The information accessible through this system is unsuited for, and shall not be used for, any regulatory purpose of action, nor shall any component thereof be the basis for any determination relating to impact assessment or mitigation. The data contained herein were developed solely for regional conservation planning purposes. Any use of this Information is to be made at the sole risk of the user(s).

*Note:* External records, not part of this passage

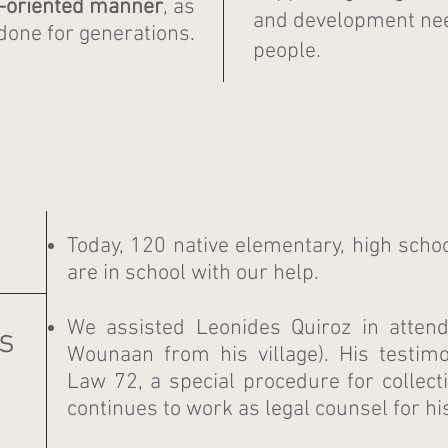
n-oriented manner
,
as
and development nee
done for generations.
people.
Today, 120 native elementary, high scho
are in school with our help.
We assisted Leonides Quiroz in attendi
s
Wounaan from his village).
His testi
Law 72, a special procedure for collectiv
continues to work as legal counsel for hi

Any user who wishes to include results derived from this system in publication or presentation must first acquire consent from Ducks Unlimited and must credit Ducks Unlimited and the USDA Forest Service as the source. For additional information about the system, data, or component projects, please contact us.

Background

The Mississippi Alluvial Valley, the largest floodplain in North America, and one if its most biologically diverse ecoregions, has experienced extensive ecological degradation over the last century. Currently, the MAV is the focus of significant restoration efforts from various sectors, including governmental, non-profit, and private. Ducks Unlimited, the world's leading wetland conservation organization has developed a set of powerful tools packaged within the Siting Wetlands in the Alluvial Mississippi Plain (SWAMP) Decision Support System for conservation planning within the MAV. SWAMP represents the culmination of a suite of ecological and conservation datasets, outlined below, that were developed through the efforts of numerous regional conservation partners.

Flood probability

Flood probabilityHydrologic functionality stands as likely the single most important factor in the ecological integrity of wetland ecosystems, with bottomland hardwood systems not withstanding. The Flood Probability Dataset, jointly funded by DU and the USDA Forest Service with contributions from the LMVJV office, meets the critical need for accurate data of natural hydrology, specifically flood regimes, for prioritizing wetland restoration sites within the MAV. The dataset represents relative flooding frequency for the stream network of the MAV and was created through an analysis of stream gage data archives and Landsat satellite imagery.